An obvious response to the information that I have presented in the first eight parts of this series is this: “What should we do to reform the system?” This is a nice sentiment. It ignores the obvious: “we” have nothing to say about monetary reform.
Central banking is the most brilliant device of profit-seeking monopolists and oligopolists in human history. Nothing else comes close. Hardly anyone understands it, so there is no organized opposition.
In the case of the grandmother of all central banks, the Bank of England, a group of profit-seeking counterfeiters persuaded Parliament and the king to let them take control over the central economic institution: banking. The Little Old Lady of Threadneedle Street has controlled Britain’s monetary policy ever since.
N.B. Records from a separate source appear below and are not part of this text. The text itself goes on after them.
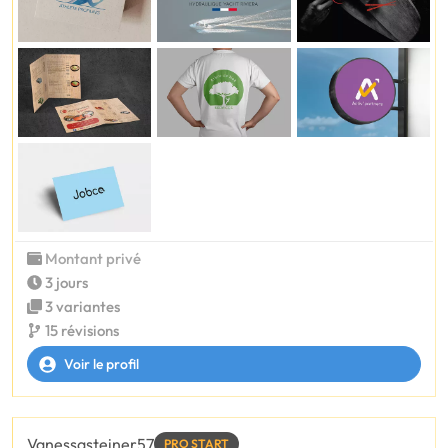
Montant privé
3 jours
3 variantes
15 révisions
Voir le profil
Vanessasteiner57
PRO START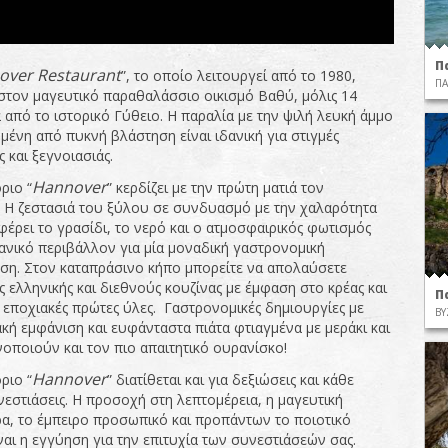
Π
over
Restaurant
”, το οποίο λειτουργεί από το 1980,
ΠΑ
 στον μαγευτικό παραθαλάσσιο οικισμό Βαθύ, μόλις 14
 από το ιστορικό Γύθειο. Η παραλία με την ψιλή λευκή άμμο
μένη από πυκνή βλάστηση είναι ιδανική για στιγμές
 και ξεγνοιασιάς.
Hannover
ριο “
” κερδίζει με την πρώτη ματιά τον
. Η ζεστασιά του ξύλου σε συνδυασμό με την χαλαρότητα
έρει το γρασίδι, το νερό και ο ατμοσφαιρικός φωτισμός
δανικό περιβάλλον για μία μοναδική γαστρονομική
ση. Στον καταπράσινο κήπο μπορείτε να απολαύσετε
ς ελληνικής και διεθνούς κουζίνας με έμφαση στο κρέας και
Π
ς εποχιακές πρώτες ύλες. Γαστρονομικές δημιουργίες με
ΒΥ
κή εμφάνιση και ευφάνταστα πιάτα φτιαγμένα με μεράκι και
νοποιούν και τον πιο απαιτητικό ουρανίσκο!
Hannover
ριο “
” διατίθεται και για δεξιώσεις και κάθε
νεστιάσεις. Η προσοχή στη λεπτομέρεια, η μαγευτική
α, το έμπειρο προσωπικό και προπάντων το ποιοτικό
ναι η εγγύηση για την επιτυχία των συνεστιάσεών σας.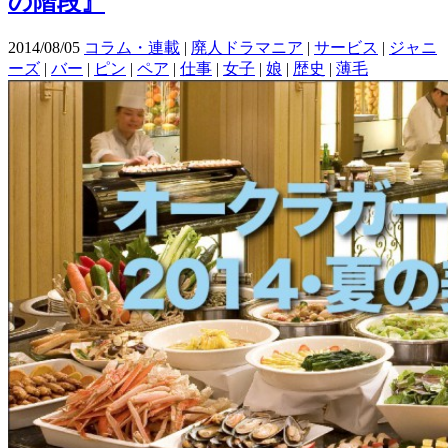
の階段』
2014/08/05
コラム・連載
|
廃人ドラマニア
|
サービス
|
ジャニ
ーズ
|
バー
|
ピン
|
ペア
|
仕事
|
女子
|
娘
|
歴史
|
薄毛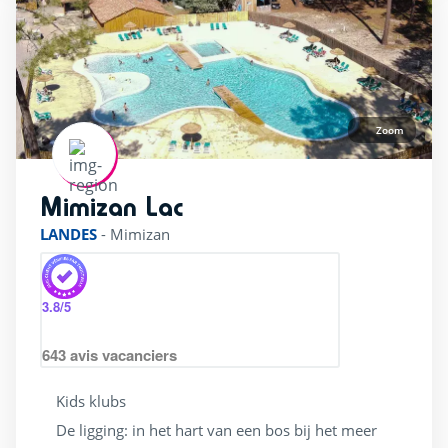
Stacaravan
(28)
Supermarkt
(28)
Ticketverkoop
(16)
Zoom
Wellness & spa ruimte
(12)
Wifi
(28)
Mimizan Lac
rating of 3 / 5
Zondag tot zondag verblijf
(7)
LANDES
-
Mimizan
Waterpark
3.8
/5
Overdekt / verwarmd zwembad
(15)
643
avis vacanciers
Peuterbad
(28)
Kids klubs
Privé strand
(2)
De ligging: in het hart van een bos bij het meer
Splashzone / waterspelen
(24)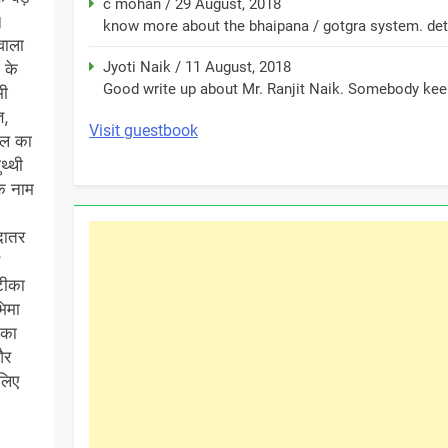
c mohan
/
29 August, 2018
।
know more about the bhaipana / gotgra system. detai
वाला
Jyoti Naik
/
11 August, 2018
 के
Good write up about Mr. Ranjit Naik. Somebody keep
भी
ञ,
Visit guestbook
लाल का
थ्थी
के नाम
दातर
टीका
भिमा
 का
और
लिए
The Bank was officially nationalized in 1946. Monetary policy in Great Britain since 1946 has been no worse than it was from 1914 to 1946. That is, it has been inflationary. Central banking is an extension of state power. It functions much as a state bureaucracy does.
Few people understand fractional reserve banking. Even among those few specialists who do understand it, few of them are in favor of a free market in money, governed by contract law. Banking is mysterious to most people. So, it has been easy for central bankers to gain control over money, nation by nation. The legislators do not understand or care. The voters do not understand or care. The academic economists are favorable to central planning, just so long as it is central planning by central bankers. This is central planning for economists who call themselves free marketeers.
The only hold-outs for a free market in money are Austrian School economists. There are not many of them, and there were none who had a theoretically sound case for sound money prior to 1912, when Ludwig von Mises’s book appeared, The Theory of Money and Credit. The next year, 1913, the United States government passed the Federal Reserve Act. After that, the FED was politically untouchable until October 2008, when a FED-administered, FED-created worldwide financial crisis shook the confidence of the Establishment. That event has done more to promote Austrian School economic theory than anything in the last century.
Today, there is no agreed-upon economic theory, no agreed-upon monetary theory, and no well-organized political special-interest group in favor of monetary reform. It is not 1832, when President Jackson could successfully mobilize voters against the Second Bank of the United States.
The entire Establishment, in every nation, under every banking system, and in every university is unified on this issue, and only this confession of faith: “Central banking is the only rational way to control a nation’s money supply.” I can think of no other topic in economic science in which there is greater agreement. I can think of no other issue in social science in which there is equal agreement.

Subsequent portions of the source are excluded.